***
So, this is gonna be a little long-winded, but to understand why I’m where I’m at right now, I should explain how I found myself here.
In hindsight, it wasn’t my best idea. But in my defense I’d been celibate for months and I really, really like sex. There’s also the not insignificant fact that I’ve never been more turned on by a man… ever. And I’ve dated some hot men, including the most recent alpha male asshole who put a giant dent in my heart.
Add alcohol and scrolling through our original texting string before I decided I had to push him away at all costs, and it was the recipe for Ally getting laid by Jude.
That’s what I did. I got laid. By Jude. Thoroughly. Unforgettably. Like an idiot.
See, I figured it’d solve my problem. Scratch my itch and end his fascination with me. It often goes that way when a guy is curious about you because you’ve turned your nose up at the idea of dating him. Their egos get bruised, and you become a challenge. Guys who are that hot and know it – there’s a good chance after sex the mystery will be gone, and you won’t be so intriguing anymore. Off toward the next conquest he’ll go.
And obviously my having sex with Jude is why he’s here in my living room right now. He’s back for more. I even tried this weekend, to make a pass at Austin Carmichael, the groom’s brother, thinking: best man plus maid of honor, both single equals some fun and hoping it’d help me dilute the memory of my night with Jude, but that didn’t work.
A) Austin laughed at me, didn’t take my pass seriously.
B) Sex with Austin would probably be super-duper vanilla and a yawn-fest in contrast to Jude anyway.
Don’t get me wrong – Austin is hot. He’s got a great mouth, gorgeous body, and nice eyes, but he looks almost too perfect. He’s a hot McDreamy type. A wealthy hot guy who lives in a family-ready home. He’s a catch and a half. Just not a catch for Ally Kingston.
It’s clear that life with Austin will include kids and a dog and he won’t delay once he meets Miss Right. That’s not in the cards for me.
Austin is the exact sort of guy I’d have dated and wanted to marry if I were still Alyssa McQueen.
When I became Allison “Ally” Kingston, I let go of a lot of the things I used to go for. Clean cut guys who own more than one suit. Making sure my shoes and my purse match. Dressing like a sultry librarian type. My family and friends. My blonde waist-length locks. Life as I knew it.

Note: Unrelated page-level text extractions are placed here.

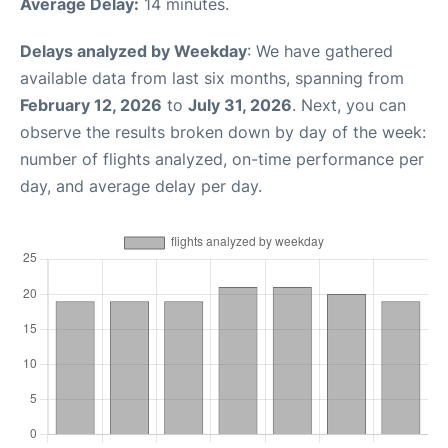
Average Delay:
14 minutes.
Delays analyzed by Weekday
: We have gathered
available data from last six months, spanning from
February 12, 2026
to
July 31, 2026
. Next, you can
observe the results broken down by day of the week:
number of flights analyzed, on-time performance per
day, and average delay per day.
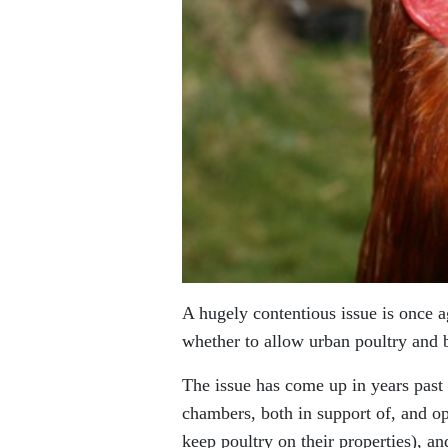
A hugely contentious issue is once a
whether to allow urban poultry and b
The issue has come up in years pas
chambers, both in support of, and op
keep poultry on their properties), a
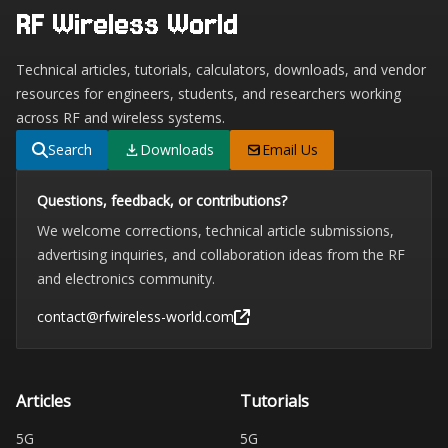
RF Wireless World
Technical articles, tutorials, calculators, downloads, and vendor
resources for engineers, students, and researchers working
across RF and wireless systems.
Search
Downloads
Email Us
Questions, feedback, or contributions?
We welcome corrections, technical article submissions,
advertising inquiries, and collaboration ideas from the RF
and electronics community.
contact@rfwireless-world.com
Articles
Tutorials
5G
5G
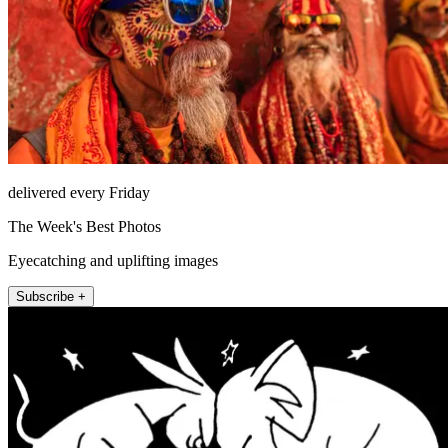
delivered every Friday
The Week's Best Photos
Eyecatching and uplifting images
Subscribe +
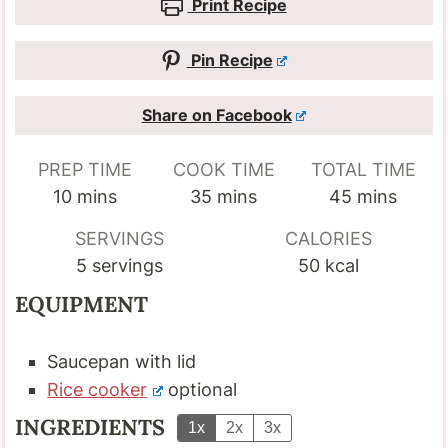
Print Recipe
Pin Recipe
Share on Facebook
PREP TIME
COOK TIME
TOTAL TIME
minutes
minutes
minutes
10
mins
35
mins
45
mins
SERVINGS
CALORIES
5
servings
50
kcal
EQUIPMENT
Saucepan with lid
Rice cooker
optional
INGREDIENTS
1x
2x
3x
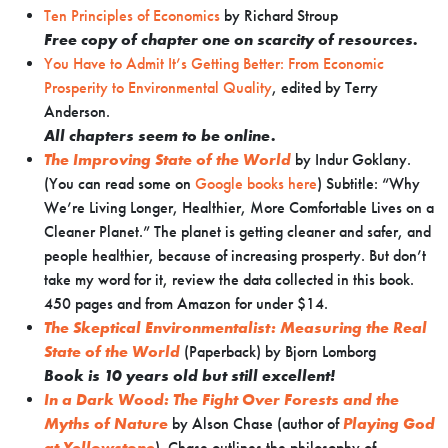
Ten Principles of Economics
by Richard Stroup
Free copy of chapter one on scarcity of resources.
You Have to Admit It’s Getting Better: From Economic
Prosperity to Environmental Quality
, edited by Terry
Anderson.
All chapters seem to be online.
The Improving State of the World
by Indur Goklany.
(You can read some on
Google books here
) Subtitle: “Why
We’re Living Longer, Healthier, More Comfortable Lives on a
Cleaner Planet.” The planet is getting cleaner and safer, and
people healthier, because of increasing prosperty. But don’t
take my word for it, review the data collected in this book.
450 pages and from Amazon for under $14.
The Skeptical Environmentalist: Measuring the Real
State of the World
(Paperback) by
Bjorn Lomborg
Book is 10 years old but still excellent!
In a Dark Wood: The Fight Over Forests and the
Myths of Nature
by Alson Chase (author of
Playing God
at Yellowstone
). Chase outlines the philosophy of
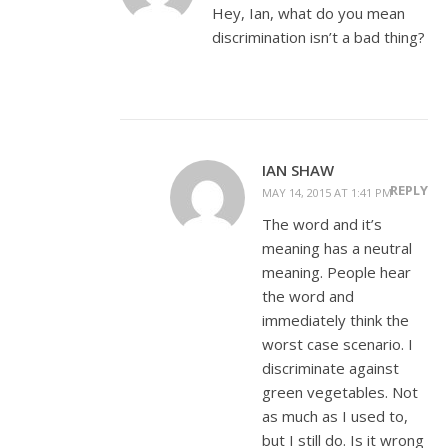
Hey, Ian, what do you mean
discrimination isn’t a bad thing?
IAN SHAW
REPLY
MAY 14, 2015 AT 1:41 PM
The word and it’s
meaning has a neutral
meaning. People hear
the word and
immediately think the
worst case scenario. I
discriminate against
green vegetables. Not
as much as I used to,
but I still do. Is it wrong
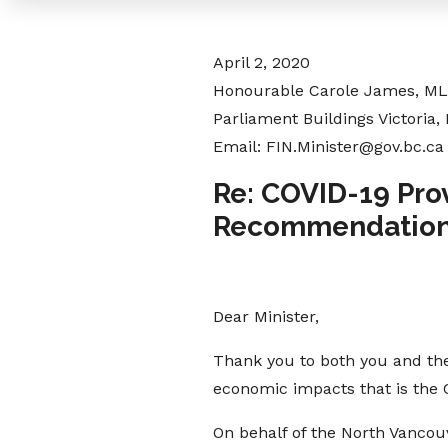
April 2, 2020
Honourable Carole James, MLA
Parliament Buildings Victoria,
Email: FIN.Minister@gov.bc.ca
Re: COVID-19 Pro
Recommendatio
Dear Minister,
Thank you to both you and the
economic impacts that is the
On behalf of the North Vanco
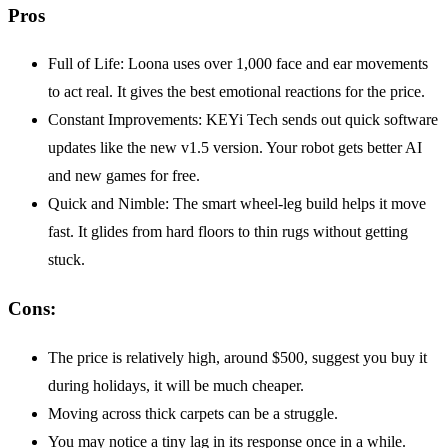
Pros
Full of Life: Loona uses over 1,000 face and ear movements
to act real. It gives the best emotional reactions for the price.
Constant Improvements: KEYi Tech sends out quick software
updates like the new v1.5 version. Your robot gets better AI
and new games for free.
Quick and Nimble: The smart wheel-leg build helps it move
fast. It glides from hard floors to thin rugs without getting
stuck.
Cons:
The price is relatively high, around $500, suggest you buy it
during holidays, it will be much cheaper.
Moving across thick carpets can be a struggle.
You may notice a tiny lag in its response once in a while.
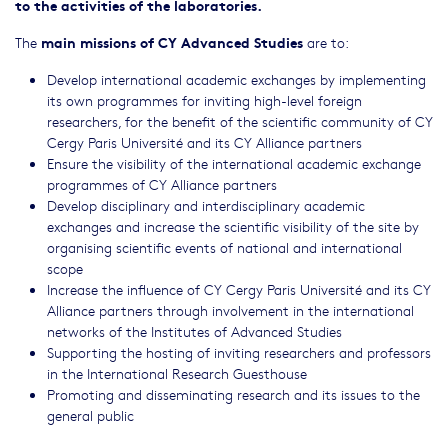
to the activities of the laboratories.
main missions of CY Advanced Studies
The
are to:
Develop international academic exchanges by implementing
its own programmes for inviting high-level foreign
researchers, for the benefit of the scientific community of CY
Cergy Paris Université and its CY Alliance partners
Ensure the visibility of the international academic exchange
programmes of CY Alliance partners
Develop disciplinary and interdisciplinary academic
exchanges and increase the scientific visibility of the site by
organising scientific events of national and international
scope
Increase the influence of CY Cergy Paris Université and its CY
Alliance partners through involvement in the international
networks of the Institutes of Advanced Studies
Supporting the hosting of inviting researchers and professors
in the International Research Guesthouse
Promoting and disseminating research and its issues to the
general public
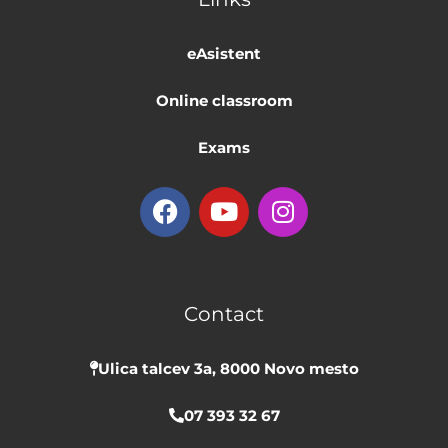
eAsistent
Online classroom
Exams
F
Y
I
a
o
n
c
u
s
e
t
t
b
u
a
Contact
o
b
g
o
e
r
k
a
Ulica talcev 3a, 8000 Novo mesto
m
07 393 32 67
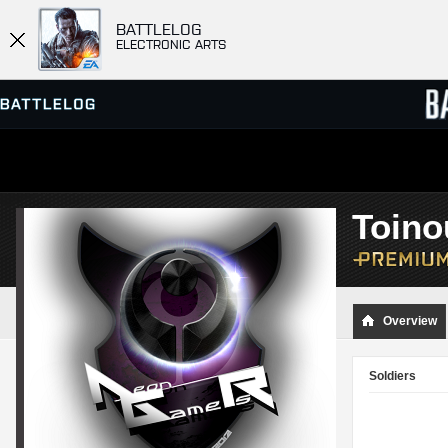
BATTLELOG
ELECTRONIC ARTS
SERVER BROWSER
LEADE
Toino
MATCHES
Overview
Soldiers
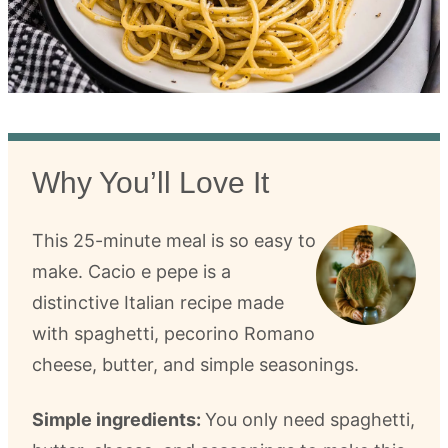
Why You’ll Love It
This 25-minute meal is so easy to
make. Cacio e pepe is a
distinctive Italian recipe made
with spaghetti, pecorino Romano
cheese, butter, and simple seasonings.
Simple ingredients:
You only need spaghetti,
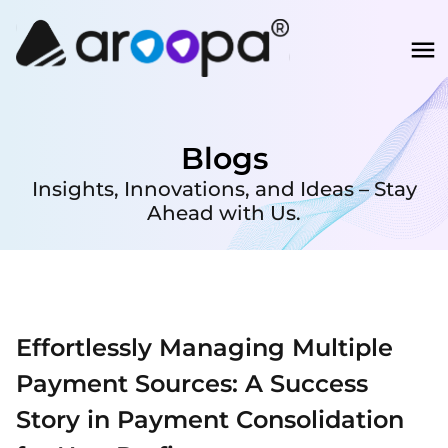
Blogs
Insights, Innovations, and Ideas – Stay
Ahead with Us.
Effortlessly Managing Multiple
Payment Sources: A Success
Story in Payment Consolidation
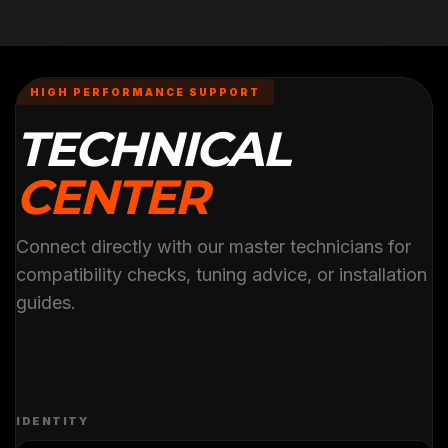
HIGH PERFORMANCE SUPPORT
TECHNICAL
CENTER
Connect directly with our master technicians for
compatibility checks, tuning advice, or installation
guides.
IDENTITY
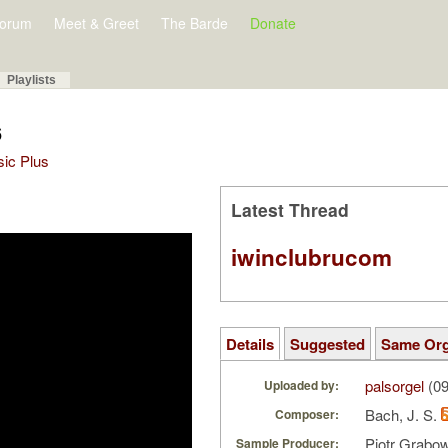
orum
Meet & Greet
The Barde
Donate
Playlists
6
sic Plus
Latest Thread
iwinclubrucom
Details
Suggested
Same Or
palsorgel
(09
Uploaded by:
Bach, J. S.
Composer:
Piotr Grabo
Sample Producer:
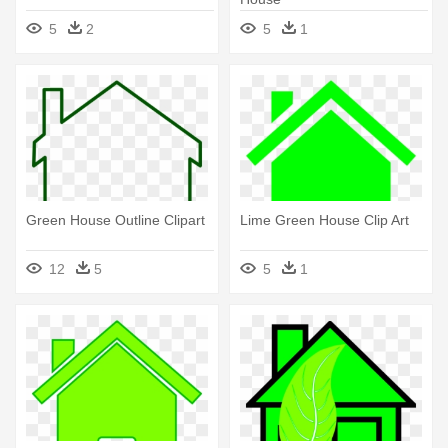
5
2
5
1
Green House Outline Clipart
Lime Green House Clip Art
12
5
5
1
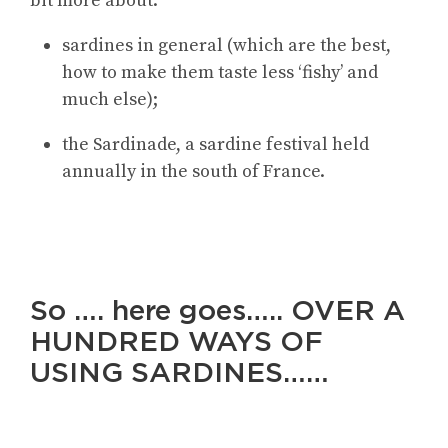
bit more about:
sardines in general (which are the best,
how to make them taste less ‘fishy’ and
much else);
the Sardinade, a sardine festival held
annually in the south of France.
So …. here goes….. OVER A
HUNDRED WAYS OF
USING SARDINES……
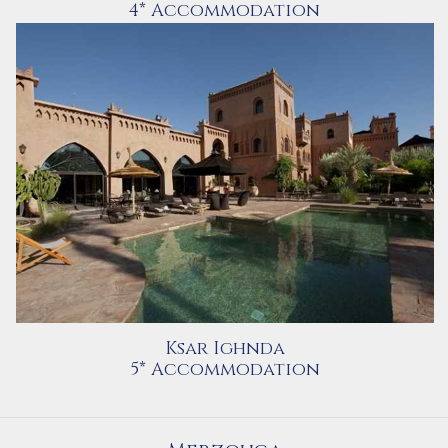
4* Accommodation
Ksar Ighnda
5* Accommodation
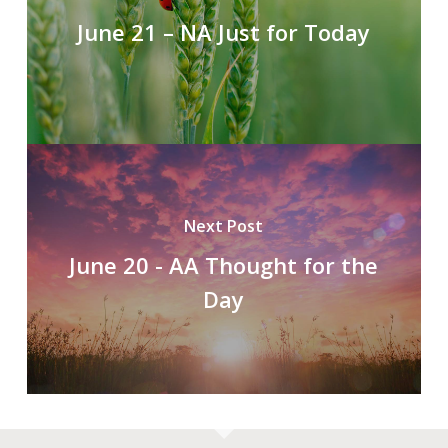
June 21 – NA Just for Today
Next Post
June 20 - AA Thought for the
Day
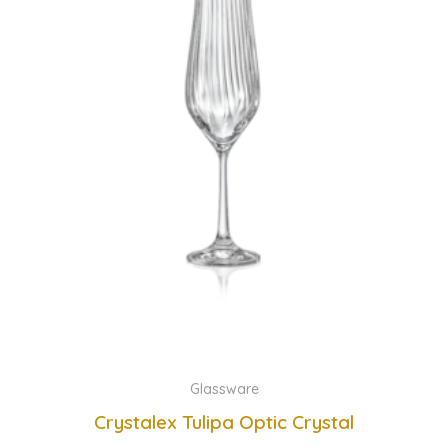
Glassware
Crystalex Tulipa Optic Crystal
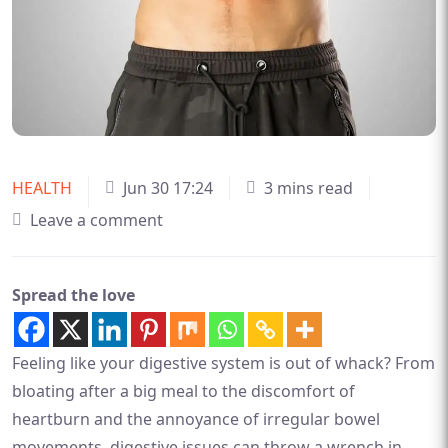
HEALTH
Jun 30 17:24
3 mins read
Leave a comment
Spread the love
Feeling like your digestive system is out of whack? From
bloating after a big meal to the discomfort of
heartburn and the annoyance of irregular bowel
movements, digestive issues can throw a wrench in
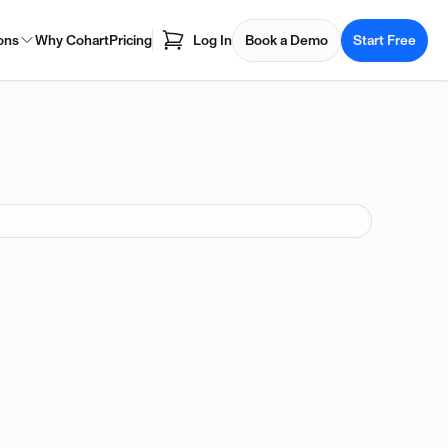
ons
Why Cohart
Pricing
Log In
Book a Demo
Start Free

When I ran, I knew I’d have to change everything about me so that nobody (especially the bad guys) would connect the dots between me and my old life.
I changed my appearance. Drastically. My style – substantially. My habits, too. Even the kind of guy I’d go for. If you put me today and me of a year ago up on a whiteboard side by side, old me would look like my uber-conservative cousin. Same eyes and face, but a totally different vibe.
Put me with a guy like Austin, I look more like I used to.
Put me with a guy like Jude, I get even farther away from who I was.
The problem with Jude?
There are several.
He wants more than sex.
I gave him the sex and it was the best sex I’ve ever had.
I can’t do this. I’m half in love with him already and if I don’t avoid him at all costs, I’ll be sunk. And so will he. Because I’m Trouble. With a capital T.
I flirted. I talked dirty. I gave him all the signs that I was down to get dirty because I wanted it to be a bit of fun, but it was quickly evident that it wouldn’t be fun for me, so I backed off. Or I tried. But he got insistent. And then more insistent. And then what did I do? I instigated a booty call just hours after he finally gave up, sending mixed messages and confusing the issue.
I tried to retreat, I did. As soon as I knew he’d make me want something real, something I am not allowed to have. There’s also the not small problem of what Jude does for a living.
Of all the guys I start hitting on, I would pick a private eye.
I first set eyes on him in a nightclub when I was liquored up and focused on playing matchmaker for Carly and Aiden.
It was a few weeks after I moved to San Diego, and it’s me, my new bestie Carly, my roommate slash coworker Meryl, and being the me that I am, the me I’ve always been and can’t seem to stop being, I’m digging into other peoples’ business, playing matchmaker.